(Data records begins)
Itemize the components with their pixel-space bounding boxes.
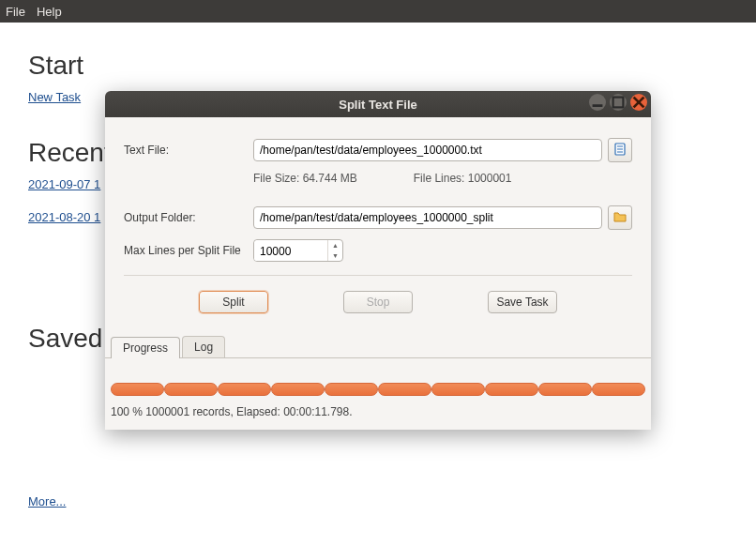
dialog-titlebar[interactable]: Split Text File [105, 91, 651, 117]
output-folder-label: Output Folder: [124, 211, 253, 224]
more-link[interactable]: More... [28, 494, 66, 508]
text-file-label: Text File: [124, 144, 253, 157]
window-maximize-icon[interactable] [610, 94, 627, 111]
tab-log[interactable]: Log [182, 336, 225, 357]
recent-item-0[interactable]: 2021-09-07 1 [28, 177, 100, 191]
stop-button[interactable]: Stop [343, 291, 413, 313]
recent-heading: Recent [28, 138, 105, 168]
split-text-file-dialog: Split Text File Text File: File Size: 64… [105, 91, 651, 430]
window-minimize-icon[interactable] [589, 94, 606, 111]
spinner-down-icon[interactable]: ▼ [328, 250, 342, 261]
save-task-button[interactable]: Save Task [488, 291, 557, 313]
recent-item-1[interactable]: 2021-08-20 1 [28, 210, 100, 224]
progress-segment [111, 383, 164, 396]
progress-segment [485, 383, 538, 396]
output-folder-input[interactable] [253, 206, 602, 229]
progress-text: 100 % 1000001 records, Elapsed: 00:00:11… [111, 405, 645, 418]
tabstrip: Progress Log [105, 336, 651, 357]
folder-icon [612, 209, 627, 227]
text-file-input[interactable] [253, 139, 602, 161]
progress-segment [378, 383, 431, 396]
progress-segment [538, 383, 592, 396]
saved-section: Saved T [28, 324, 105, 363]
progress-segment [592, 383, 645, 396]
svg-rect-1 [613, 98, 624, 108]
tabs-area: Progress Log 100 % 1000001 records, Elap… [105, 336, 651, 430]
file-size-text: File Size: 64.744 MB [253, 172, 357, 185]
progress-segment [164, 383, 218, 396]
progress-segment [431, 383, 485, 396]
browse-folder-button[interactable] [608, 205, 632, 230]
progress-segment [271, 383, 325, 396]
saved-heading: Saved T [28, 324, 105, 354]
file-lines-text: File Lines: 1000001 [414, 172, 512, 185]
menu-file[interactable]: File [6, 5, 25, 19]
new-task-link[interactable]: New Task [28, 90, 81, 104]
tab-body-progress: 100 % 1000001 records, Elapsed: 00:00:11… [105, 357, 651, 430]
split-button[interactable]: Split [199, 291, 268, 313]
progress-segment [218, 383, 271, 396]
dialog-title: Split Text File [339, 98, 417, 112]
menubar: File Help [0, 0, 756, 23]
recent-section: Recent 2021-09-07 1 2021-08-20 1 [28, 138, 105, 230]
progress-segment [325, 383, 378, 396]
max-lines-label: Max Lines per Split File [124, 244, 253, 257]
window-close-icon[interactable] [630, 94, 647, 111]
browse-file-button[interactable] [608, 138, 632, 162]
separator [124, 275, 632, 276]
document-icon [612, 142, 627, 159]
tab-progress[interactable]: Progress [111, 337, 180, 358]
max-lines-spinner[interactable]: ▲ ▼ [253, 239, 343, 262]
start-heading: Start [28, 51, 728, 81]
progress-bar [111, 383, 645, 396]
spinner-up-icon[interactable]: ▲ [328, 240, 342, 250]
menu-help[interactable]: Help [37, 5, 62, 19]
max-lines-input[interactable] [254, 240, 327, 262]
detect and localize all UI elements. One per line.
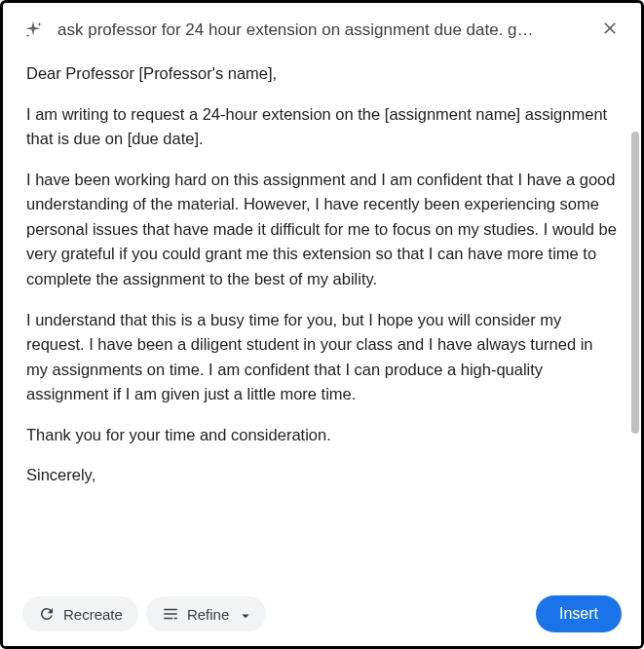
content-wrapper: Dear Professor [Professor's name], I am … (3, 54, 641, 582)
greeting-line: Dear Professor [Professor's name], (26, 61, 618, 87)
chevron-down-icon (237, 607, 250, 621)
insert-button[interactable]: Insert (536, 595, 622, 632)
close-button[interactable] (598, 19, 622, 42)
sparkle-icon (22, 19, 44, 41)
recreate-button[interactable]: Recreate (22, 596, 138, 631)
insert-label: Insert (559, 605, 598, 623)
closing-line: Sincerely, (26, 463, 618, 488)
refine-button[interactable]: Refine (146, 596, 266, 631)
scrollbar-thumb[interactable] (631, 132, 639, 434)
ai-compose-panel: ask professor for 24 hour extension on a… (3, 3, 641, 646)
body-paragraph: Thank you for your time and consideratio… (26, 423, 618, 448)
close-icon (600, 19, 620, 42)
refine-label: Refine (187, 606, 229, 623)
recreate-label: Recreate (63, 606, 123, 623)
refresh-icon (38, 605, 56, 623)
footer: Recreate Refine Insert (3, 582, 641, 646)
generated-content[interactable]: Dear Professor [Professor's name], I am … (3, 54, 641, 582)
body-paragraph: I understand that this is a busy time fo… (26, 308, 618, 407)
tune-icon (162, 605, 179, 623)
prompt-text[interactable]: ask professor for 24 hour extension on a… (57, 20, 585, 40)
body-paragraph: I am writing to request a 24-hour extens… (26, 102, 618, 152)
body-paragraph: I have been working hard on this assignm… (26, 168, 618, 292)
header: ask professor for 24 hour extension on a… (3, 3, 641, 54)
(Data records ends)
(Data records begins)
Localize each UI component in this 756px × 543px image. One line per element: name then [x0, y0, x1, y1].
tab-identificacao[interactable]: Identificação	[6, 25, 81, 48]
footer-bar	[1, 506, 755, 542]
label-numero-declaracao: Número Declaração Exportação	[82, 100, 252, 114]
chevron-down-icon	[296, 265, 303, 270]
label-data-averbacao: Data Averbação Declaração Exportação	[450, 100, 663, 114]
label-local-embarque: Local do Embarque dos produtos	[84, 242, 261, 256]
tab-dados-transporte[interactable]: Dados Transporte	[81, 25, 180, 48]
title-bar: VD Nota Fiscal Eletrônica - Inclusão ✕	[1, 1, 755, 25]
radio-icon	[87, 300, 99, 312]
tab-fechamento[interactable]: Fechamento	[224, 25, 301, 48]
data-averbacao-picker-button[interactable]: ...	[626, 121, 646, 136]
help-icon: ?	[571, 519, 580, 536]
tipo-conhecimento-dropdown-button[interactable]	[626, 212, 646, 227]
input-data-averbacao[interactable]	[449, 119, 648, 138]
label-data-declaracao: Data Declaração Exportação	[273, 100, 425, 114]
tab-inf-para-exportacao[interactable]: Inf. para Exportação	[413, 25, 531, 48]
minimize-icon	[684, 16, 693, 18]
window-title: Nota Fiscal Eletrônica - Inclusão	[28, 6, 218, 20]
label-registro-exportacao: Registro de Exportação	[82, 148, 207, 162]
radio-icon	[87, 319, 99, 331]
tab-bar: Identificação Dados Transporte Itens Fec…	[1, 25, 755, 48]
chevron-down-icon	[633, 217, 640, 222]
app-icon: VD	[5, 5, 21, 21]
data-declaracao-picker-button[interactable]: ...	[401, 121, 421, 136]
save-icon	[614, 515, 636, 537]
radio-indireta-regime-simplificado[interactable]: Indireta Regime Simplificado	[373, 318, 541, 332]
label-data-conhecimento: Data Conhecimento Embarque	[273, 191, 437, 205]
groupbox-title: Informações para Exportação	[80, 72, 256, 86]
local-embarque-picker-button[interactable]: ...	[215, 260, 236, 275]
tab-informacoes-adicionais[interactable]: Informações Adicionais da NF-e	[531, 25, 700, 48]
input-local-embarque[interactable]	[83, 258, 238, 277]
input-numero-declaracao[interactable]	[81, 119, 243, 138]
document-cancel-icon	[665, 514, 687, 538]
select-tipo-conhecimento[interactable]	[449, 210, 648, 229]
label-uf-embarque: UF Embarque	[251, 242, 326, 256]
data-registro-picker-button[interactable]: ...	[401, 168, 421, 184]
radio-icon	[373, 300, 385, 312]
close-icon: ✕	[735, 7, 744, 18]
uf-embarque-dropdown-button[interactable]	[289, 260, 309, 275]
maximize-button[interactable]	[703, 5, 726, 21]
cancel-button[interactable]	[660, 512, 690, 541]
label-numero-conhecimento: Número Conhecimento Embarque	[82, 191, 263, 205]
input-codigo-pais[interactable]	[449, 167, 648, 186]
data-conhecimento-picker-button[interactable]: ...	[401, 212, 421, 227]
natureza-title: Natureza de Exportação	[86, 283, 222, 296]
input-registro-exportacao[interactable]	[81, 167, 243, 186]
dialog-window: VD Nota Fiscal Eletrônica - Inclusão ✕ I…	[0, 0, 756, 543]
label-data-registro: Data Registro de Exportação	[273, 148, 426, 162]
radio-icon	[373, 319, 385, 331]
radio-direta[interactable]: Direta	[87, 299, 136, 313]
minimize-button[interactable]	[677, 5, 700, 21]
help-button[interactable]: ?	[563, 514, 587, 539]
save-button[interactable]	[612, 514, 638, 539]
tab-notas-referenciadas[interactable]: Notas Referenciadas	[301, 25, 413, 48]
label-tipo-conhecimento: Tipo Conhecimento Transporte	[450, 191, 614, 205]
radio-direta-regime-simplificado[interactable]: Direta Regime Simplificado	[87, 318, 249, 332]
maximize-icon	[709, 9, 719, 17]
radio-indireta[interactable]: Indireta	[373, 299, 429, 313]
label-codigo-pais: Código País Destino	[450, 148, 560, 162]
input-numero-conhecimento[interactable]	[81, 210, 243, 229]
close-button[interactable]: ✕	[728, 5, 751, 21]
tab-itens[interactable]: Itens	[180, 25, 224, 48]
(Data records ends)
Scan the data for lines containing "task" and copy all of them.

save-task-button[interactable]: Save Task [488, 291, 557, 313]
new-task-link[interactable]: New Task [28, 90, 81, 104]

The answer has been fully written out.